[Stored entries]
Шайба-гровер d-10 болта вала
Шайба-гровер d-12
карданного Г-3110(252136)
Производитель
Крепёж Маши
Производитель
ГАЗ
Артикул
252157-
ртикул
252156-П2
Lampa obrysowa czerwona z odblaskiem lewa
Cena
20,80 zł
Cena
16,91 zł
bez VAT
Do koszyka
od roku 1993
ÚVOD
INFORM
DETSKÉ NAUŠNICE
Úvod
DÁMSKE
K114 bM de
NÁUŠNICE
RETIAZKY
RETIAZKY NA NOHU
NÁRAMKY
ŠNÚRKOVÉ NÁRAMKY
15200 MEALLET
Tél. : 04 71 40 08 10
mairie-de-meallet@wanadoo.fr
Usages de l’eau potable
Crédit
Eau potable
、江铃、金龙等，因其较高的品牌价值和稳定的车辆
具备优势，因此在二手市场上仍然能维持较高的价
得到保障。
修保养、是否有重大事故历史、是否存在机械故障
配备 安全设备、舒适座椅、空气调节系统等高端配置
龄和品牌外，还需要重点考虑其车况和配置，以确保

--

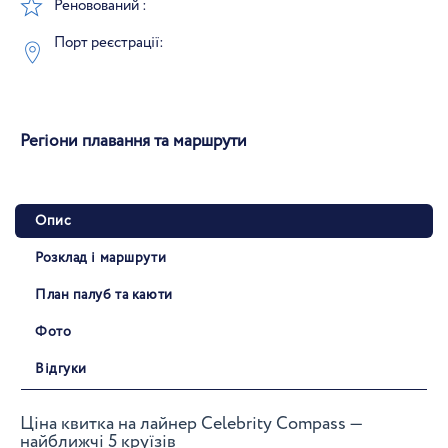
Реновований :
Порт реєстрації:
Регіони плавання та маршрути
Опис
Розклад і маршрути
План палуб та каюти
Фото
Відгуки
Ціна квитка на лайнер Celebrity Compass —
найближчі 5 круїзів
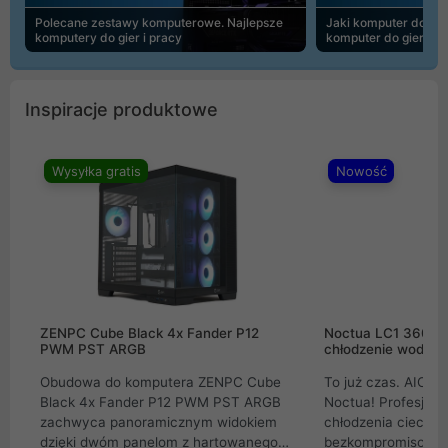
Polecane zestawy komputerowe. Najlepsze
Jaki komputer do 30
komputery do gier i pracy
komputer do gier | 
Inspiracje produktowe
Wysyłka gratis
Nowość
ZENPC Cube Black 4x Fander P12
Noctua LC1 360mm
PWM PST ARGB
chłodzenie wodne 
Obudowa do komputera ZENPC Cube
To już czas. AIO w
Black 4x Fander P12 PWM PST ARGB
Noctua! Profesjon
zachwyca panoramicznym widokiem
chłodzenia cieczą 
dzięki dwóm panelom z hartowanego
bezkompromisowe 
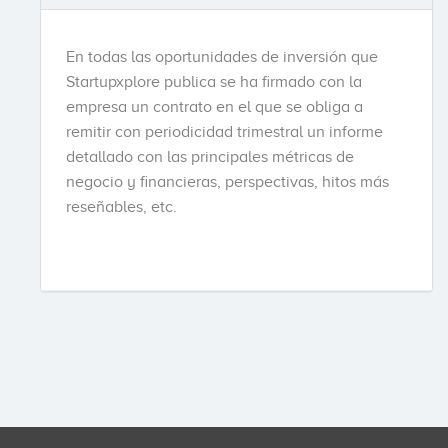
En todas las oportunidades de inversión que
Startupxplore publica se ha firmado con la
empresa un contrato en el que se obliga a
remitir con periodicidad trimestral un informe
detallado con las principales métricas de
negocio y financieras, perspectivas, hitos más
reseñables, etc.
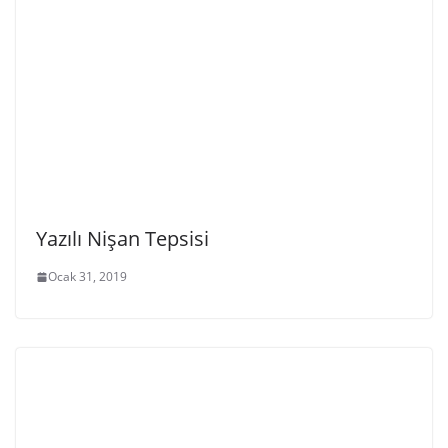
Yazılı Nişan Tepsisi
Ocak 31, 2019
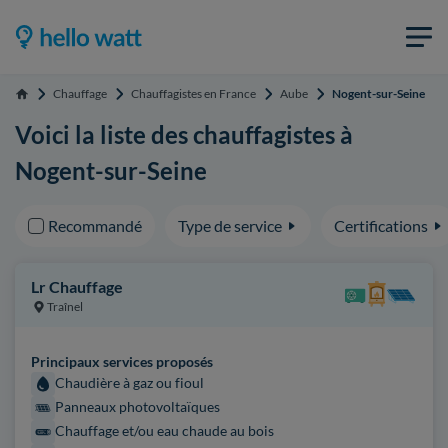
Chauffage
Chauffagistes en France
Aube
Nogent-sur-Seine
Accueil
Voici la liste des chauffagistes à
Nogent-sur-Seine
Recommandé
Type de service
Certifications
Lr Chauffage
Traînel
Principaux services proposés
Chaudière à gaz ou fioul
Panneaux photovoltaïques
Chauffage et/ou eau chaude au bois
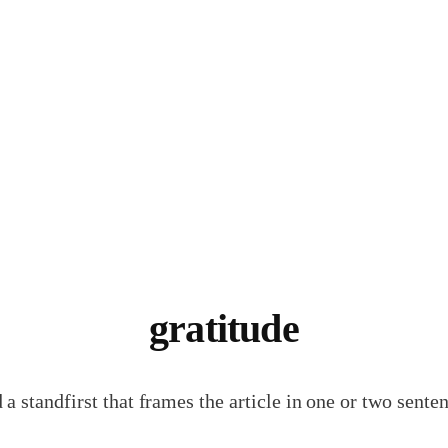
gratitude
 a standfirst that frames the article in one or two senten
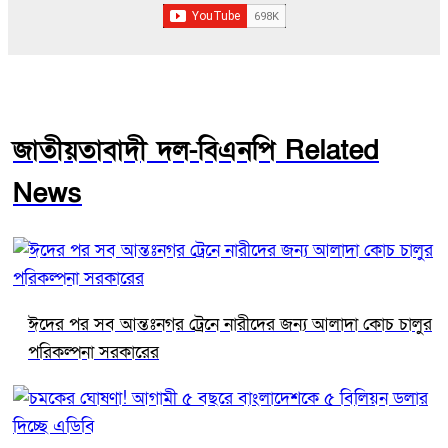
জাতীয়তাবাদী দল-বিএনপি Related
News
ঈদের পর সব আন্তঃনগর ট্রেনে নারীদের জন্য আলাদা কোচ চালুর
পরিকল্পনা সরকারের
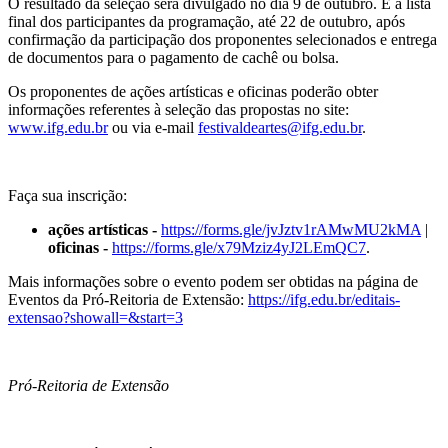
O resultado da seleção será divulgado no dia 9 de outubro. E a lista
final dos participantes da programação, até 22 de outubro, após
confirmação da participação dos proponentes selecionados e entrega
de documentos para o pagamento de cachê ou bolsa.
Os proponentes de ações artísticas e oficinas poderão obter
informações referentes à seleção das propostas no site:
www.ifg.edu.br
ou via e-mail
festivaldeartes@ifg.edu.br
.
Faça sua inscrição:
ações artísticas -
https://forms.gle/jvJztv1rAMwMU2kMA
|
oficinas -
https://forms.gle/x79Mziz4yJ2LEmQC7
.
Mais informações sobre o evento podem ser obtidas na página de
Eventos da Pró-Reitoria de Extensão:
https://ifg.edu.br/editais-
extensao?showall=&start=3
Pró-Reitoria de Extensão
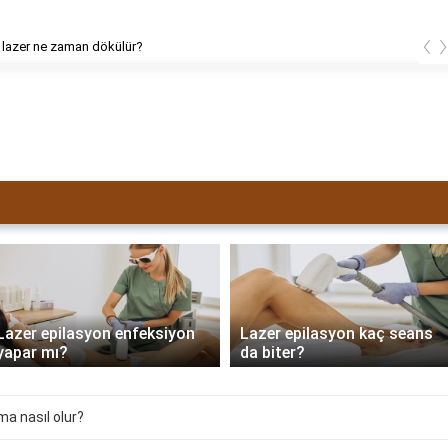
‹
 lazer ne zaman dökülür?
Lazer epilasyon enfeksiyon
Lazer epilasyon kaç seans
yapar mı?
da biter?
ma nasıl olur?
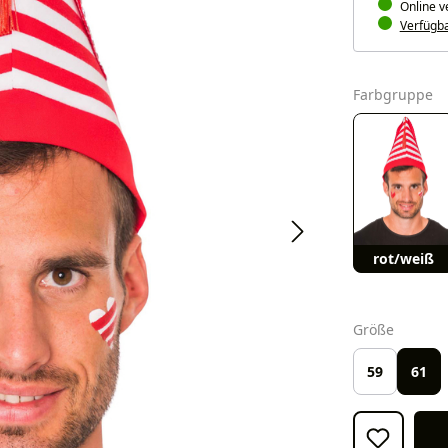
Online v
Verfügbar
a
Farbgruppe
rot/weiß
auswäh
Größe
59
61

THE TASK:
Copy only what lies between the line with "En todas las oportunidades de inversión que" and the line with "Eventos da Pró-Reitoria", those two lines included, exactly as given above; pictures stay out.

EXERCISE RESULT:
En todas las oportunidades de inversión que
Startupxplore publica se ha firmado con la
empresa un contrato en el que se obliga a
remitir con periodicidad trimestral un informe
detallado con las principales métricas de
negocio y financieras, perspectivas, hitos más
reseñables, etc.
Yazılı Nişan Tepsisi
Ocak 31, 2019
Chauffage
Chauffagistes en France
Aube
Nogent-sur-Seine
Accueil
Voici la liste des chauffagistes à
Nogent-sur-Seine
Recommandé
Type de service
Certifications
Lr Chauffage
Traînel
Principaux services proposés
Chaudière à gaz ou fioul
Panneaux photovoltaïques
Chauffage et/ou eau chaude au bois
gratitude
 a standfirst that frames the article in one or two senten
জাতীয়তাবাদী দল-বিএনপি Related
News
ঈদের পর সব আন্তঃনগর ট্রেনে নারীদের জন্য আলাদা কোচ চালুর
পরিকল্পনা সরকারের
O resultado da seleção será divulgado no dia 9 de outubro. E a lista
final dos participantes da programação, até 22 de outubro, após
confirmação da participação dos proponentes selecionados e entrega
de documentos para o pagamento de cachê ou bolsa.
Os proponentes de ações artísticas e oficinas poderão obter
informações referentes à seleção das propostas no site:
www.ifg.edu.br
ou via e-mail
festivaldeartes@ifg.edu.br
.
Faça sua inscrição:
ações artísticas -
https://forms.gle/jvJztv1rAMwMU2kMA
|
oficinas -
https://forms.gle/x79Mziz4yJ2LEmQC7
.
Mais informações sobre o evento podem ser obtidas na página de
Eventos da Pró-Reitoria de Extensão:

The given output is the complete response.